Periods stop us from doing a lot of things: putting on tight jeans, saying no to another pint of ice cream, remaining dry-eyed during commercial breaks, you get the picture. Sadly, there’s one activity we hold dear that is automatically prohibited when Aunt Flo comes around. For many women, having sex on their period is downright gross, unsanitary, and completely unsexy. But it doesn’t have to be. In fact, the entire experience could actually bring you and your partner closer together. I know, you’d rather remain holed up at home in a pair of ragged granny panties, covered in donut crumbs and watching–ehherm, crying through–Netflix.
Still, there are times when our hormones get the best of us (we have all felt that horny heat periods seem to exude and men sniff out) and we can’t help but think about jumping on our partner with saucy gusto. Believe it or not, period sex is not as gross as you may picture it, nor is it as uncommon as society makes it out to be. Adding in a few precautionary additions to your usual sexy time setup will not kill the vibe or turn your partner off; in fact, it’ll only enhance the moment when you see how completely chill he is about the whole thing. So get ready to strip out of your oversized underwear and into the sack with your favorite person with these period myth-busters and benefits.

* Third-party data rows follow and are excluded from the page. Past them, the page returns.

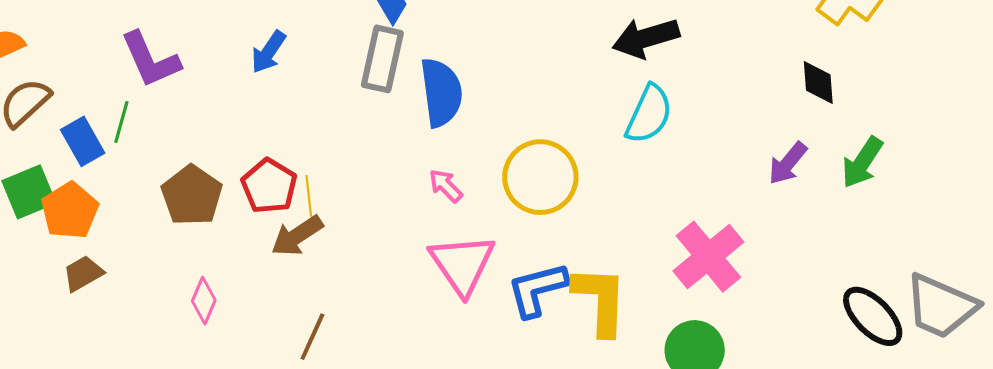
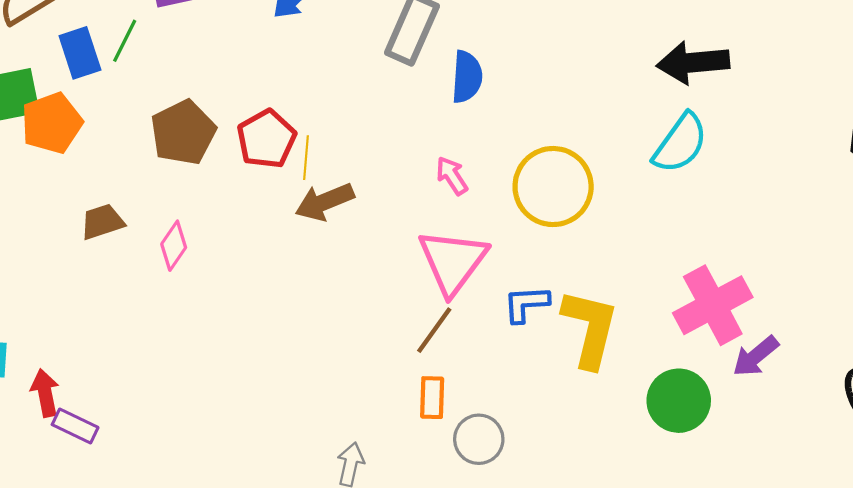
blue semicircle: (441, 92) -> (467, 77), size x0.7
purple arrow: (788, 163) -> (756, 356), moved
brown arrow: (297, 236) -> (325, 202), moved
brown trapezoid: (83, 273) -> (102, 222), moved
blue L-shape: (537, 289) -> (526, 304), size x0.7
brown line: (312, 337) -> (434, 330), moved

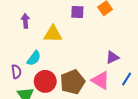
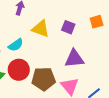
purple square: (77, 12) -> (68, 27), moved
purple triangle: (112, 57) -> (74, 59), moved, size x1.5

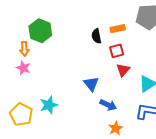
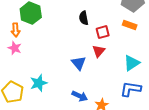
orange rectangle: (118, 29) -> (130, 25), moved, turned 32
red triangle: (123, 70) -> (99, 51), moved
blue arrow: (108, 105) -> (80, 96), moved

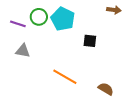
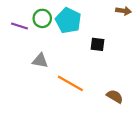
gray triangle: (23, 51) -> (40, 61), moved

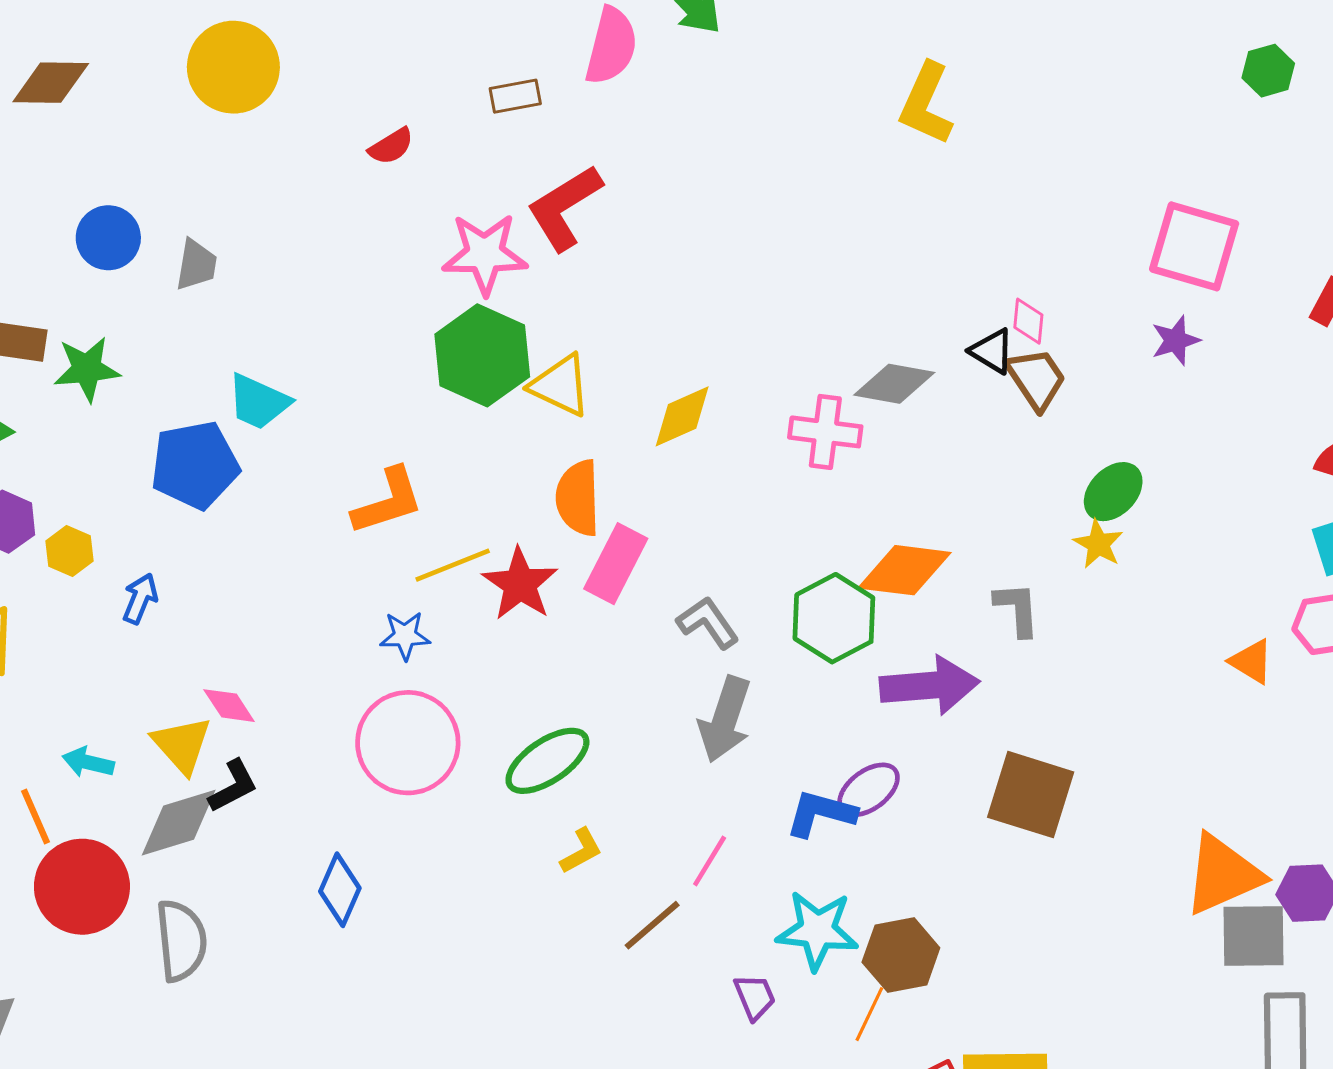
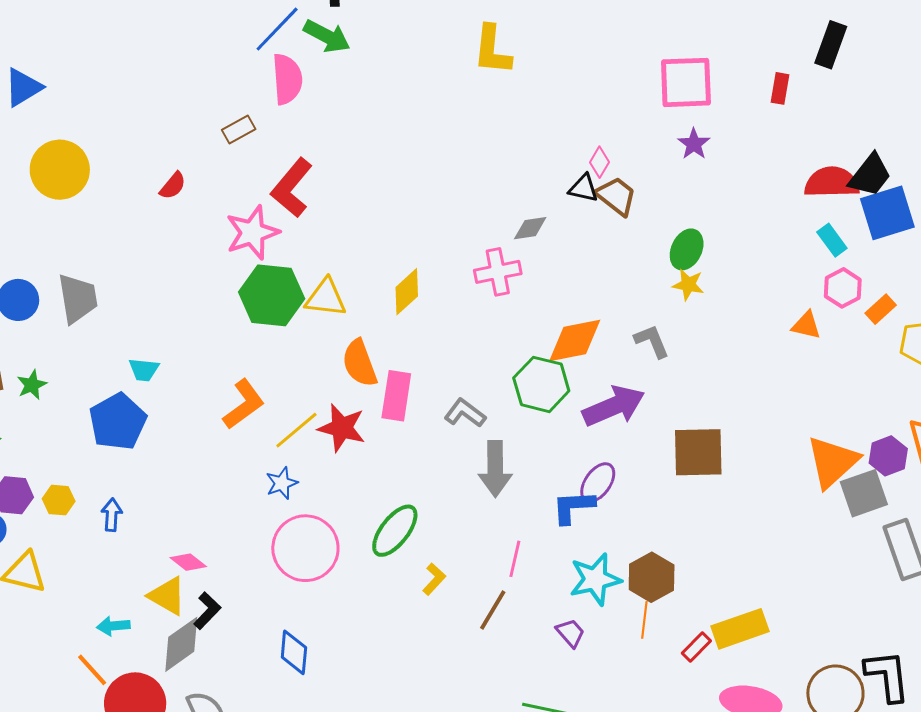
gray trapezoid: (196, 265) -> (78, 298), size x1.5
pink diamond: (1028, 321) -> (600, 162), turned 44
green star: (87, 369) -> (32, 385), size x0.7
gray diamond: (894, 384) -> (530, 228), size x0.7
cyan trapezoid: (258, 402) -> (144, 370), size x0.7

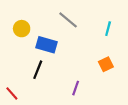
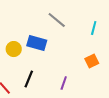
yellow circle: (22, 29) -> (14, 49), moved
black line: (38, 70) -> (29, 79), moved

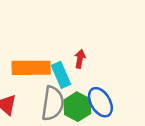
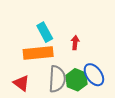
cyan rectangle: (61, 75) -> (45, 32), moved

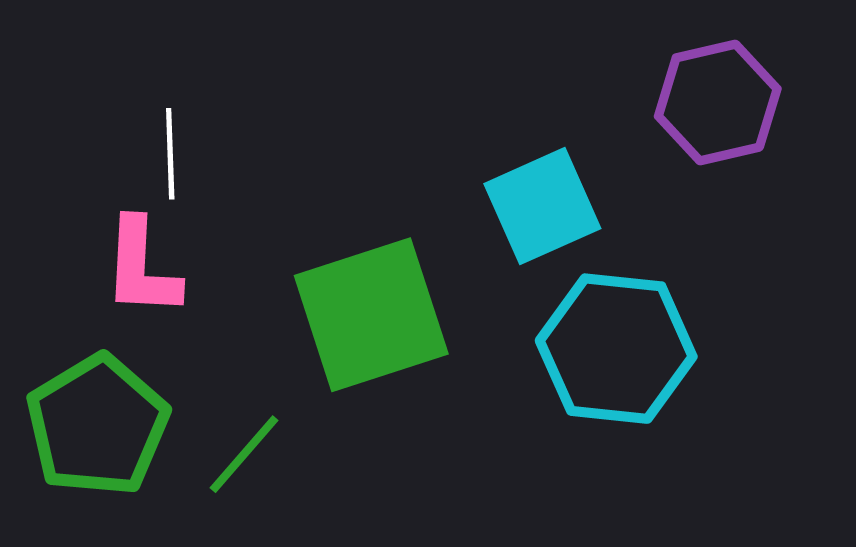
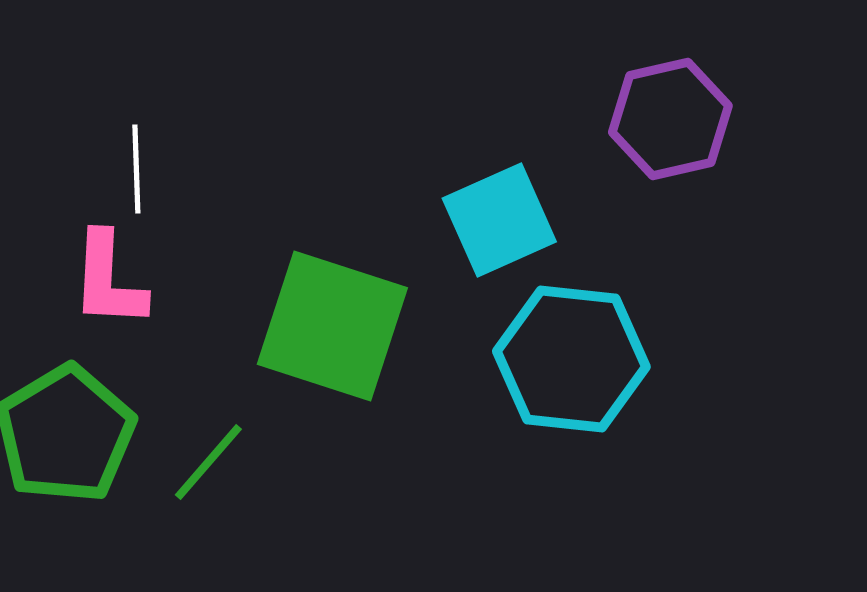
green square: (371, 315) -> (332, 326), turned 36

Guys are totally not into me when I’m bleeding out of my eyeballs: Okay, maybe not out of your eyeballs but out of the usual place? Hell yeah they are! In fact, it’s usually the woman who puts a stop to his advances. Most men will satisfy their partner during this time if they’ve been intimate with them for a while; there’s also the rare breed of one-nighters who wouldn’t mind the extra flavor. If you’re still unsure and want to experience the possibility of mind-blowing saucy sex, tell your partner what’s going on down there. Explain that you still want to have sex and if he’s with it, cool. While you might expect pushback from some, don’t be too alarmed if he gives the green light. When a man feels comfortable with you, chances are, the probability of him ravaging you in your bloody glory are pretty high.
I’m on my period so I can’t get pregnant: Contrary to popular belief, you can. The release of your uterine lining doesn’t mean that the rest of your eggs have disappeared. While the pregnancy rate is low, there is still a chance of conception, and a condom (male or female) is highly recommended during the act. Your body is also prone to a host of bacteria it would have otherwise been able to combat, leading to higher risk of infection. Plus, if your man gets squeamish looking at a stained penis, this addition will lead to easy clean up. Simply put, wrap it up chica, it’s better for all parties involved.
Period sex is too messy! Correction, sex in general is messy. I don’t think I’ve ever had a session where I was dry and in one piece afterwards. If you’re worried about possible stains, lay down a few dark towels (you know, the ones you smudge hair dye and left over makeup on?) to protect your sheets. Keeping a strategically placed package of baby wipes nearby will definitely sweep up the mess in quick fashion afterwards, and works well on his privates too. Who says being prepared is un-sexy?
Onto the Benefits!
Less Cramping: Want an alternative to the three Ibuprofen that take forever to kick in? Have sex. Not only does sex curl your toes and arch your back in a good way, it also alleviates the constant hammer pounding your stomach. If you’re one of those girls that’s lucky enough to skip over cramping during your cycle, then just shut up and enjoy the sex. Either way, those few moments of ecstasy are a great trade in for a day’s worth of gut-wrenching knots.
Reduces period time/mood swings: You could A) bleed for your full cycle or B) collect $200 and pass Go by getting intimate with your partner during your period. Due to the friction and contractions produced during orgasm, blood flow is reduced, shortening the days you’ll have to worry about diaper booty. Get back into those jeans faster with a quick romp (or an all night affair, whatever you prefer). Did I also mention the fact that a few minutes in the sack can temper your mood? Take your raging bitchy self to bed and let him work his magic. You’ll feel like you just ate a Snickers.
No lube required: Toss aside your store bought lube and bask in the homemade version. We’re all aware of the fact that the wetter you are, the better the sex feels, and what’s wetter than your period? Bask in the liquid that at other times threatens to embarrass you, seeping out of your underwear and staining your pants at inopportune times. Here, the blood is welcomed and enjoyed to the fullest. Better use it to its advantage!
Simply put, periods are not the work of the devil, they’re a natural process that our body goes through each month. Just like the Tampax commercials promote, periods should not get in the way of our everyday activities. And that includes sex. So get out there, strut your bloated stuff and seduce him into bed (with his consent of course.) He’ll thank you later; and you’ll be all the more satisfied.